Work to be completed
The task calls for the count of lines containing "element" in these records, given as a number with no other words.
Top of Provided information
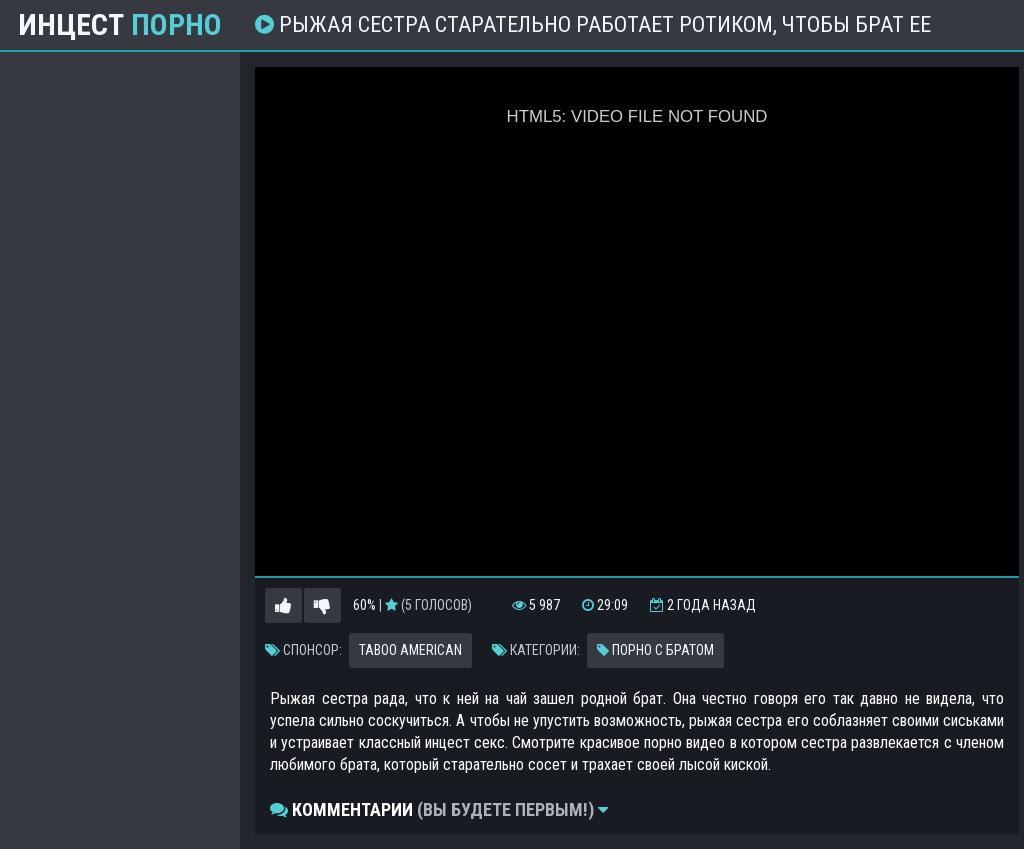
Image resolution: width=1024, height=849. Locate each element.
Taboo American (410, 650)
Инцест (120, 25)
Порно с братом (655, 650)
Bottom of Provided information
Top of Provided information
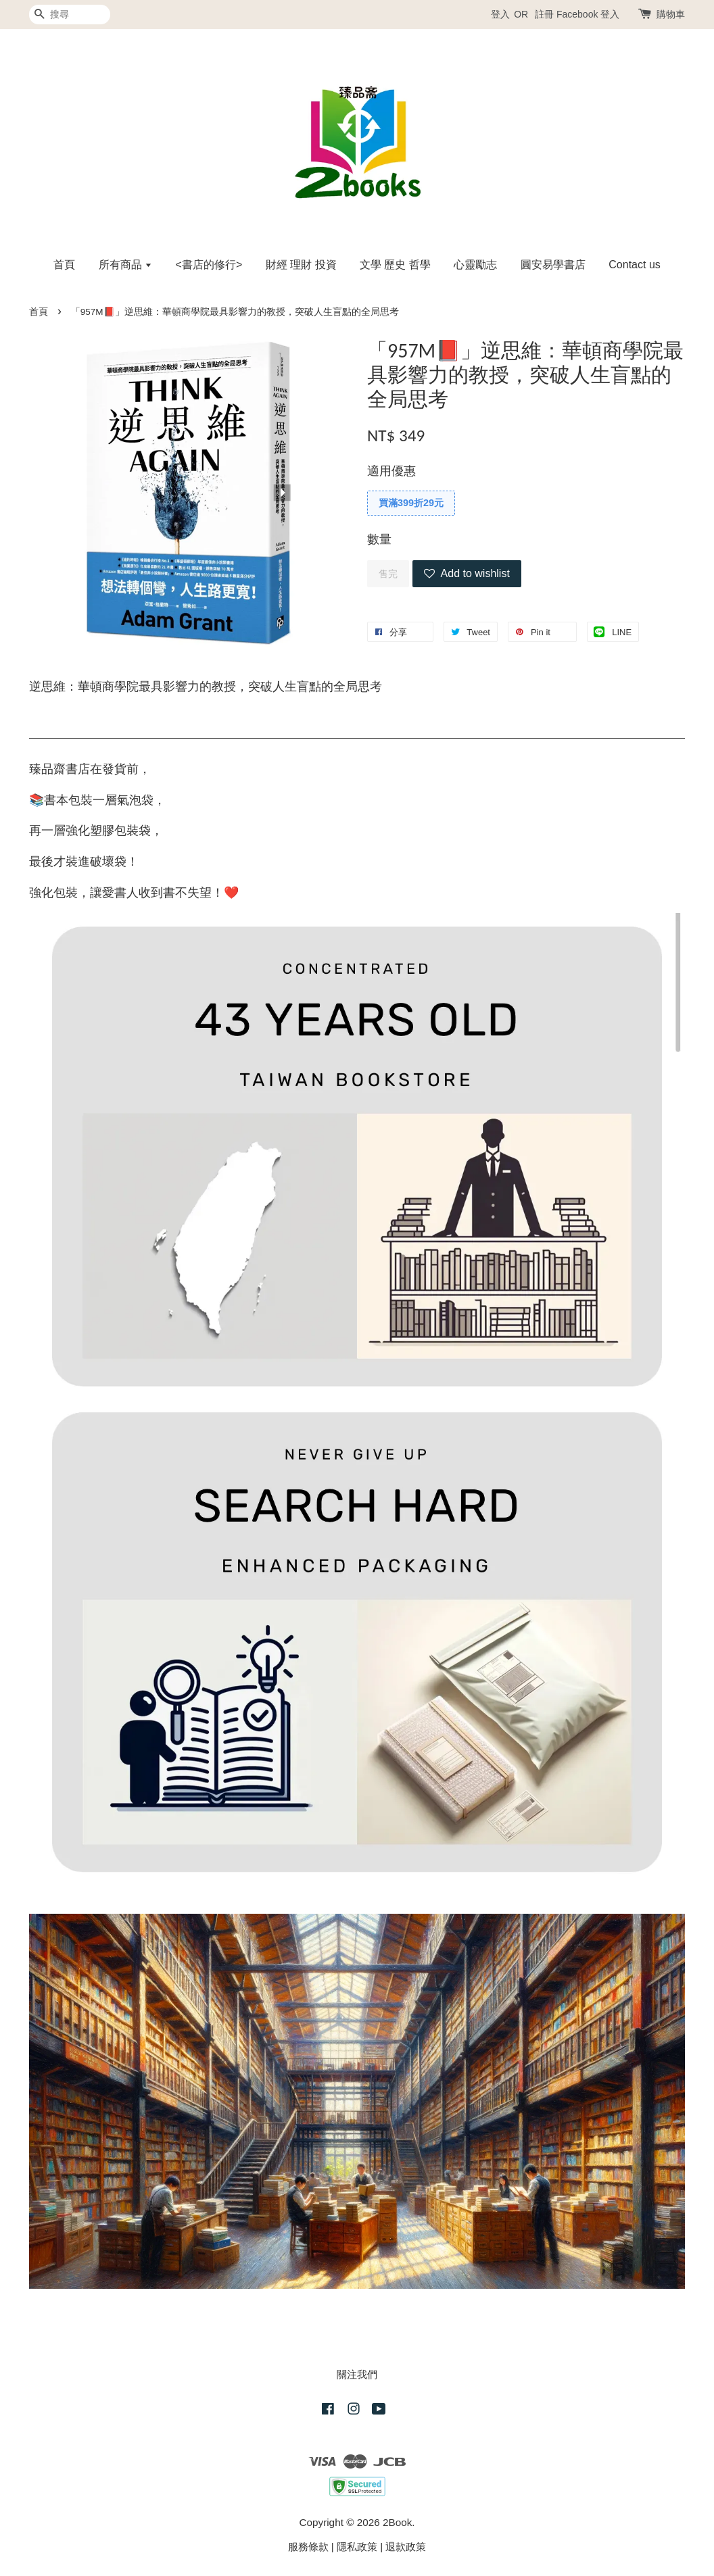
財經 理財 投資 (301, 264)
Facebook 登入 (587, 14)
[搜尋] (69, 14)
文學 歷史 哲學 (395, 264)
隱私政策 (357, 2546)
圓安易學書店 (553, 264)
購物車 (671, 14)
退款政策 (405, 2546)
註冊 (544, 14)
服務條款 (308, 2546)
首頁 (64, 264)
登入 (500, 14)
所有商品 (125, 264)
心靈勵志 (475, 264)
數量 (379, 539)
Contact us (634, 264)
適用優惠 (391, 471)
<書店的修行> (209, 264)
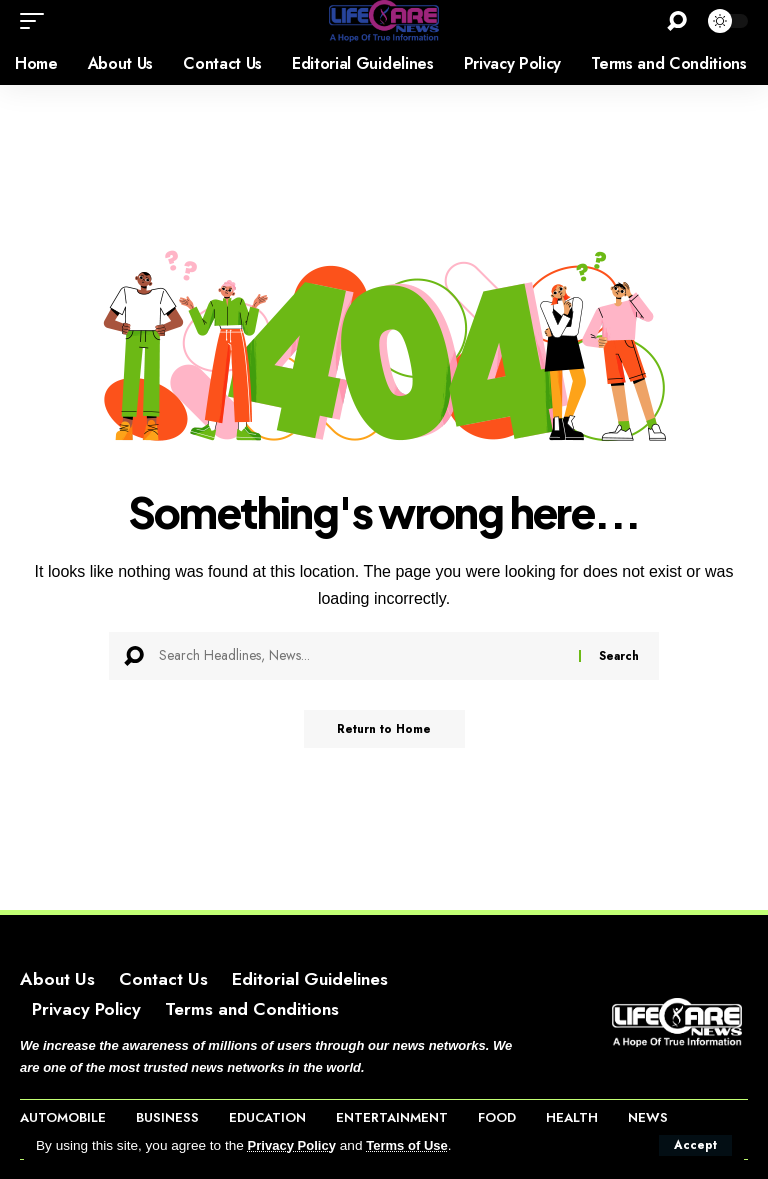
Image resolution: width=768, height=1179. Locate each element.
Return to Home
Bottom of Provided information
Top of Provided information
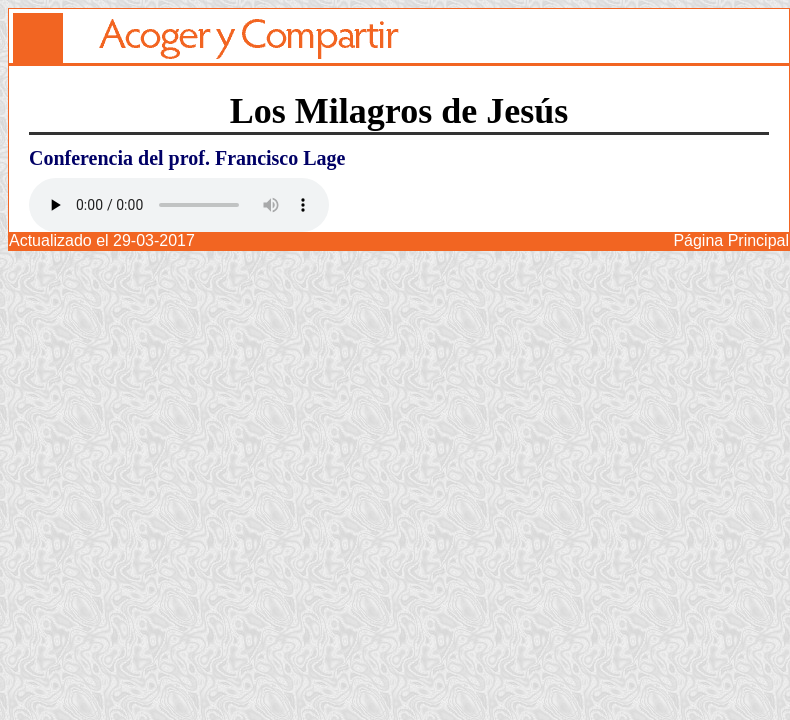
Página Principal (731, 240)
Bottom of Provided information
Answer
2